The study conclusion was that 1) figs are dense in phenol antioxidants and nutrients, especially fiber; 2) they're potent antioxidants (when they're eaten); 3) dried fruit makes up less than 1 percent of the fruits consumed by most Americans; and 4) dried fruits should be eaten more often because of these findings.3
Scientists studying the effect of fresh fig "latex" on a stomach cancer cell line found that the latex acted as an anticancer substance without any toxic effect on normal cells. In another trial, dried figs were weighted down into 1 ml of distilled water for 3 months. After the water was drained, it was found that fig tree latex powder still retained its anticancer properties. Results showed that figs, dried or fresh, are possible subjects for helping treat stomach cancer.4
Fig Healthy Recipes: Turkey Cutlets with Citrus-Fig Sauce
- 1 pound fresh turkey breast slices or cutlets
- Salt and ground black pepper, to taste
- 1½ coconut oil, divided
- 1 cup thinly sliced red onion
- 1 cup figs, stemmed and halved or quartered
- ½ tsp. finely grated lime zest
- 1 cup orange sections (2 large oranges)
- 2-3 Tbsp. finely chopped crystallized ginger
- 2 Tbsp. fresh parsley, chopped
- 1 Tbsp. fresh lime juice
- 2 tsp. honey
- 1 Tbsp. extra virgin olive oil
- Season turkey slices on both sides with salt and pepper.
- Place 1 Tbsp. coconut oil in a large skillet over medium-high heat. Add the turkey and cook 2 to 4 minutes on each side until browned and cooked through. Transfer to a warm serving platter.
- Heat the olive oil in same skillet over medium heat. Add the onion and stir about 1 minute to soften. Add the figs, 1/3 cup water, and lime zest, cooking and stirring 2 to 3 minutes or until the liquid evaporates.

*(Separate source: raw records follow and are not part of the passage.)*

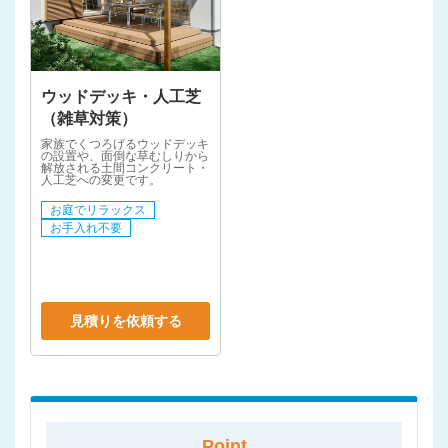
ウッドデッキ・人工芝
（雑草対策）
家族でくつろげるウッドデッキ
の設置や、面倒な草むしりから
解放される土間コンクリート・
人工芝への変更です。
お庭でリラックス
お手入れ不要
見積りを依頼する
Point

- Remove from heat; stir in the orange sections, ginger, parsley, lime juice, and honey. Adjust the consistency with a tablespoon of extra virgin olive oil. Serve over turkey.
This recipe makes 4 servings.
Fig Fun Facts
There are more than 1,000 fig species found in every major rainforest, tropical continent, and island around the world. One is the "strangler" fig - "matapalo" in Spanish, meaning “killer tree.” It sprouts at the bottom of other trees, sending roots down to the ground and growing in strength until it eventually winds its way up the trunk, slowly squeezing the host tree to death until it's simply entwining a hollow log. Strangler figs can grow as high as 148 feet.
Forget about apples - Mithradates the Great of Pontus (born in 134 B.C.) is credited with ordering his citizens to eat at least one fig per day to ward off disease. This pronouncement has held more than its weight in truth in the centuries since.
Fig is a succulent little fruit with blooms and seeds inside its fleshy skin, and is very nutritious. While it's rich in natural sugar, it also has the distinction of containing as much calcium, fiber and antioxidants as any plant-based food.
Each fig also provides just the right amounts of the nutrients magnesium, manganese, calcium, copper, potassium, vitamin K, and vitamin B6. Together, these compounds have the capacity to regulate blood sugar levels, inhibit kidney and liver problems and cancer (specifically postmenopausal breast cancer), prevent macular degeneration and high blood pressure, aid in weight loss, and protect the heart.
Figs in dried form contain even greater nutritional value than fresh, making them perfect for ancient or modern nomads. Try chopped figs in a new type of Greek salad, one including fennel and spinach leaves, arugula, and shaved Parmesan cheese.